O recém-defenestrado Porter Goss, de 61 anos e milionário, dirigiu a CIA por quase dois anos. Na sua carreira de araponga, serviu por dez anos na América Central, como bem sabem os sandinistas. Ele conseguiu eleger-se deputado pelo Partido de Bush, que o convidou para a direção da CIA, depois de integrar a Comissão de Inteligência da Câmara. Dócil, Goss aceitou a perda de atribuições e submeter-se hierarquicamente a John Negroponte, que assumiu, há um ano e com calafrios de medo por parte de Bin Laden, o novo e eficientíssimo Serviço Nacional de Inteligência.
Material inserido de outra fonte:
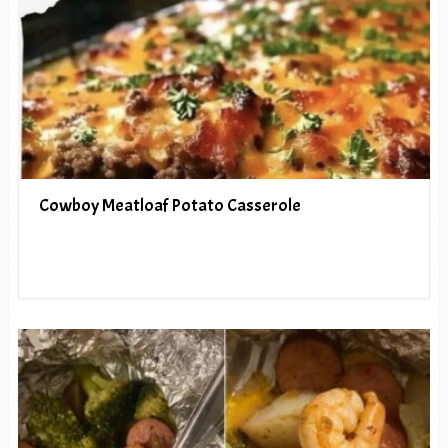
Cowboy Meatloaf Potato Casserole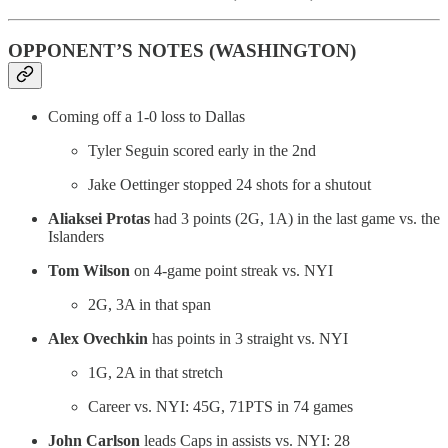
OPPONENT’S NOTES (WASHINGTON)
Coming off a 1-0 loss to Dallas
Tyler Seguin scored early in the 2nd
Jake Oettinger stopped 24 shots for a shutout
Aliaksei Protas
had 3 points (2G, 1A) in the last game vs. the
Islanders
Tom Wilson
on 4-game point streak vs. NYI
2G, 3A in that span
Alex Ovechkin
has points in 3 straight vs. NYI
1G, 2A in that stretch
Career vs. NYI: 45G, 71PTS in 74 games
John Carlson
leads Caps in assists vs. NYI: 28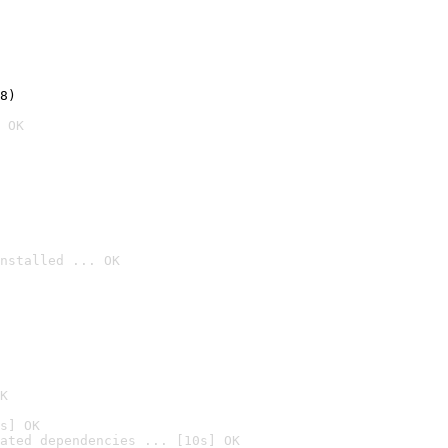
8)
 OK
nstalled ... OK

K
s] OK
ated dependencies ... [10s] OK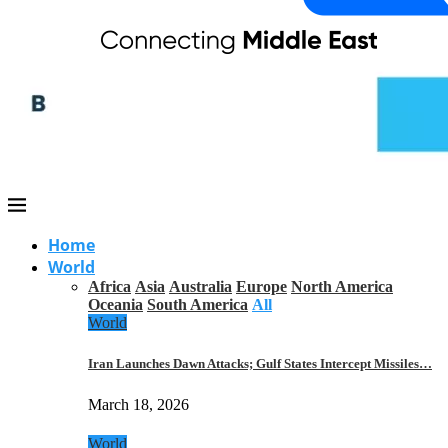
Home
World
Africa
Asia
Australia
Europe
North America
Oceania
South America
All
World
Iran Launches Dawn Attacks; Gulf States Intercept Missiles…
March 18, 2026
World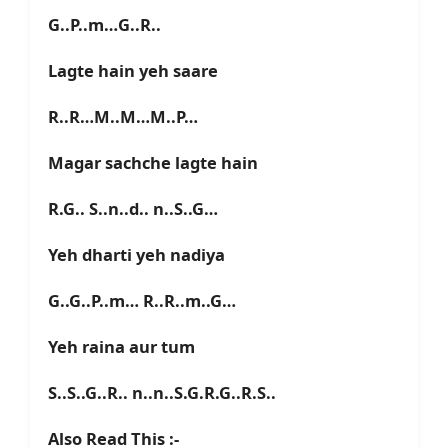
G..P..m…G..R..
Lagte hain yeh saare
R..R…M..M…M..P…
Magar sachche lagte hain
R.G.. S..n..d.. n..S..G…
Yeh dharti yeh nadiya
G..G..P..m… R..R..m..G…
Yeh raina aur tum
S..S..G..R.. n..n..S.G.R.G..R.S..
Also Read This :-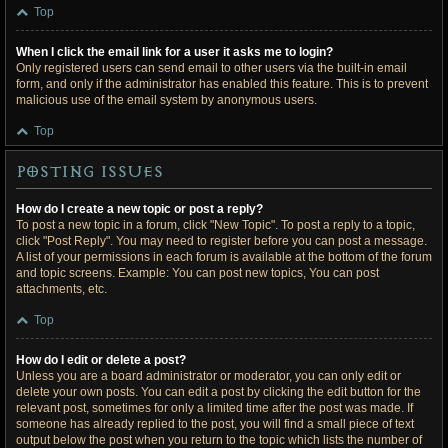
Top
When I click the email link for a user it asks me to login?
Only registered users can send email to other users via the built-in email
form, and only if the administrator has enabled this feature. This is to prevent
malicious use of the email system by anonymous users.
Top
Posting Issues
How do I create a new topic or post a reply?
To post a new topic in a forum, click "New Topic". To post a reply to a topic,
click "Post Reply". You may need to register before you can post a message.
A list of your permissions in each forum is available at the bottom of the forum
and topic screens. Example: You can post new topics, You can post
attachments, etc.
Top
How do I edit or delete a post?
Unless you are a board administrator or moderator, you can only edit or
delete your own posts. You can edit a post by clicking the edit button for the
relevant post, sometimes for only a limited time after the post was made. If
someone has already replied to the post, you will find a small piece of text
output below the post when you return to the topic which lists the number of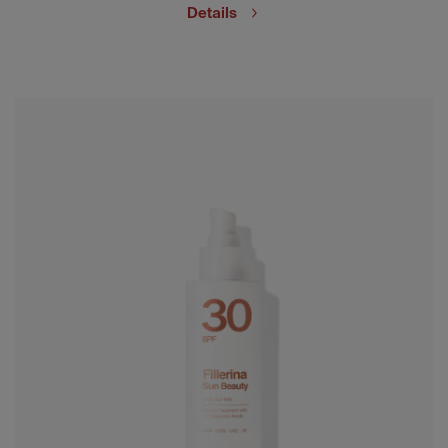
Details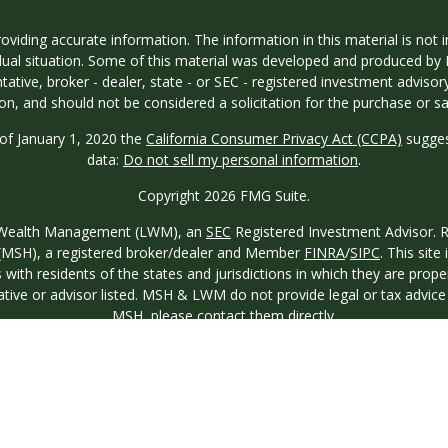
iding accurate information. The information in this material is not in
vidual situation. Some of this material was developed and produced by
ntative, broker - dealer, state - or SEC - registered investment adviso
on, and should not be considered a solicitation for the purchase or sal
 of January 1, 2020 the
California Consumer Privacy Act (CCPA)
sugges
data:
Do not sell my personal information
.
Copyright 2026 FMG Suite.
ew Wealth Management (LWM), an
SEC
Registered Investment Advisor. Reg
o. (MSH), a registered broker/dealer and Member
FINRA
/
SIPC
. This site
th residents of the states and jurisdictions in which they are proper
ative or advisor listed. MSH & LWM do not provide legal or tax advice a
MSH
, please contact them directly.
Fax:
404-250-
uite 300, Atlanta, GA 30342
Office:
404-843-3100
9850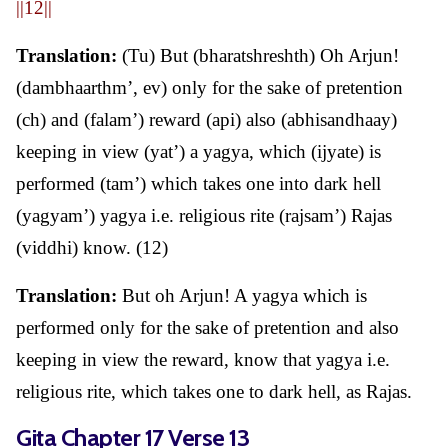
||12||
Translation:
(Tu) But (bharatshreshth) Oh Arjun!
(dambhaarthm’, ev) only for the sake of pretention
(ch) and (falam’) reward (api) also (abhisandhaay)
keeping in view (yat’) a yagya, which (ijyate) is
performed (tam’) which takes one into dark hell
(yagyam’) yagya i.e. religious rite (rajsam’) Rajas
(viddhi) know. (12)
Translation:
But oh Arjun! A yagya which is
performed only for the sake of pretention and also
keeping in view the reward, know that yagya i.e.
religious rite, which takes one to dark hell, as Rajas.
Gita Chapter 17 Verse 13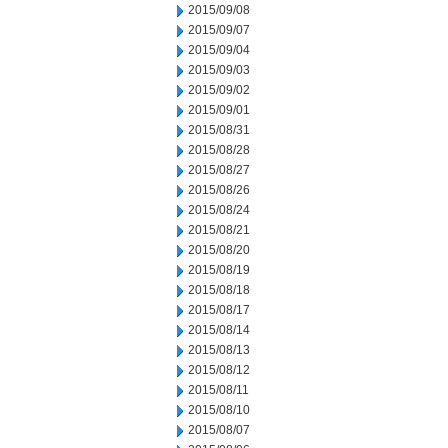
2015/09/08
2015/09/07
2015/09/04
2015/09/03
2015/09/02
2015/09/01
2015/08/31
2015/08/28
2015/08/27
2015/08/26
2015/08/24
2015/08/21
2015/08/20
2015/08/19
2015/08/18
2015/08/17
2015/08/14
2015/08/13
2015/08/12
2015/08/11
2015/08/10
2015/08/07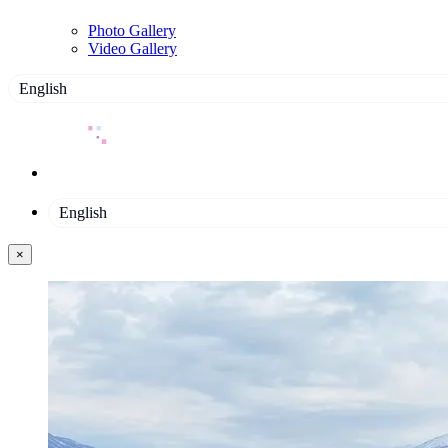
Photo Gallery
Video Gallery
English
English
×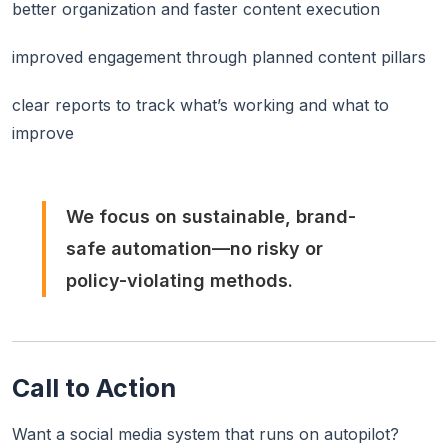
better organization and faster content execution
improved engagement through planned content pillars
clear reports to track what’s working and what to
improve
We focus on sustainable, brand-
safe automation—no risky or
policy-violating methods.
Call to Action
Want a social media system that runs on autopilot?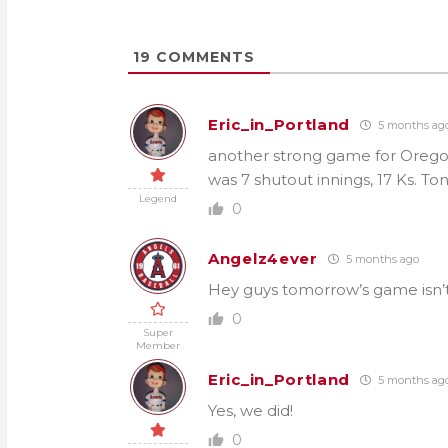
19
COMMENTS
Eric_in_Portland
5 months ag
another strong game for Orego
was 7 shutout innings, 17 Ks. Toni
Legend
0
Angelz4ever
5 months ago
Hey guys tomorrow’s game isn’t
0
Super
Member
Eric_in_Portland
5 months ag
Yes, we did!
0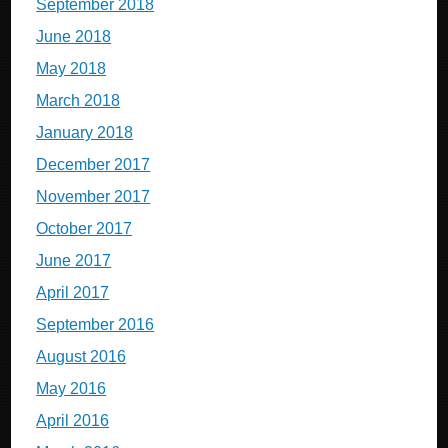
September 2018
June 2018
May 2018
March 2018
January 2018
December 2017
November 2017
October 2017
June 2017
April 2017
September 2016
August 2016
May 2016
April 2016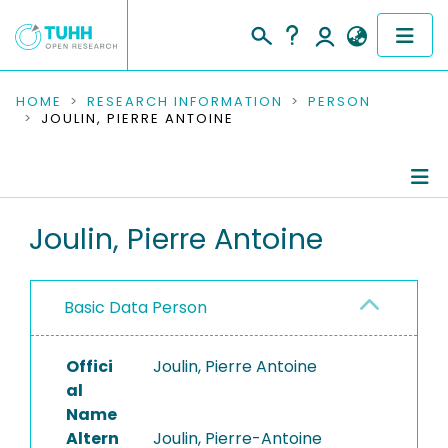
COMMUNITIES & COLLECTIONS
HOME
RESEARCH INFORMATION
PERSON
JOULIN, PIERRE ANTOINE
PUBLICATIONS
RESEARCH DATA
Person Profile
Joulin, Pierre Antoine
PEOPLE
Authored Publications
INSTITUTIONS
Basic Data Person
PROJECTS
Offici
Joulin, Pierre Antoine
al
Name
Altern
Joulin, Pierre-Antoine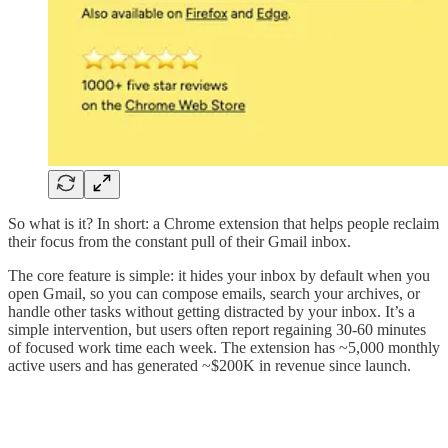
So what is it? In short: a Chrome extension that helps people reclaim
their focus from the constant pull of their Gmail inbox.
The core feature is simple: it hides your inbox by default when you
open Gmail, so you can compose emails, search your archives, or
handle other tasks without getting distracted by your inbox. It’s a
simple intervention, but users often report regaining 30-60 minutes
of focused work time each week. The extension has ~5,000 monthly
active users and has generated ~$200K in revenue since launch.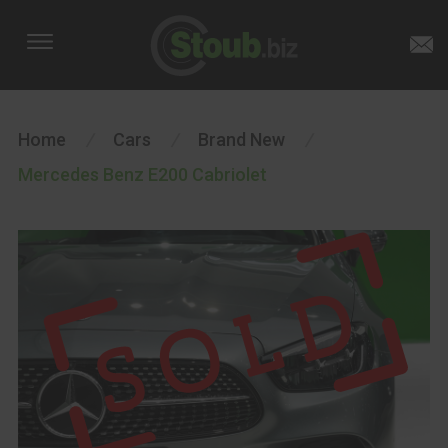
Home
/
Cars
/
Brand New
/
Mercedes Benz E200 Cabriolet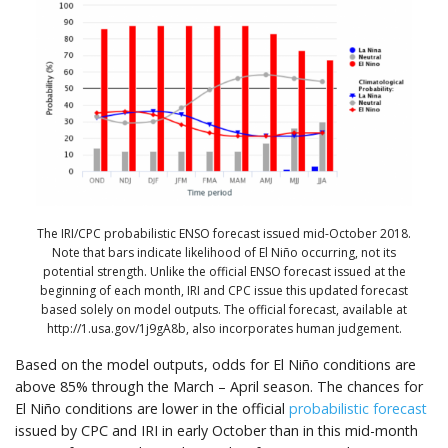
The IRI/CPC probabilistic ENSO forecast issued mid-October 2018.
Note that bars indicate likelihood of El Niño occurring, not its
potential strength. Unlike the official ENSO forecast issued at the
beginning of each month, IRI and CPC issue this updated forecast
based solely on model outputs. The official forecast, available at
http://1.usa.gov/1j9gA8b, also incorporates human judgement.
Based on the model outputs, odds for El Niño conditions are
above 85% through the March – April season. The chances for
El Niño conditions are lower in the official
probabilistic forecast
issued by CPC and IRI in early October than in this mid-month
Negroponte atuou como embaixador na ONU e no Iraque. Na semana passada recebeu de John Bolten, chefe-de-gabinete de Bush desde abril e filho de ex-araponga da CIA, a tarefa de indicar um substituto para Goss, que perdera o controle disciplinar dos agentes e analistas da instituição. E, para o posto de diretor da agência, Negroponte deslocou o mencionado general Hayden.

Além da cabeça de Bin Laden, Hayden terá de integrar e infiltrar seus agentes em regiões afegãs controladas pelos denominados ACM, ou melhor, “anti-coalition militants”. Os ACM de lá são os senhores da guerra, as milícias formadas pelos traficantes de heroína, os grupos armados e de islâmicos independentes das antigas madrassas (escolas religiosas fundamentalistas de matriz sunita), os bandos de criminosos comuns, os talebans sob ordens do xeque Omar e os terroristas da Al-Qaeda.

Como Hayden sabe, os camponeses do sul só contam com o ópio bruto como fonte de subsistência. Mais de 80% do ópio extraído dessa região abastece a Europa.

Ao que parece, o pôquer acabou e as salas do Watergate, anteriormente ocupadas pelos cabeças da CIA, já devem estar disponíveis para aluguel.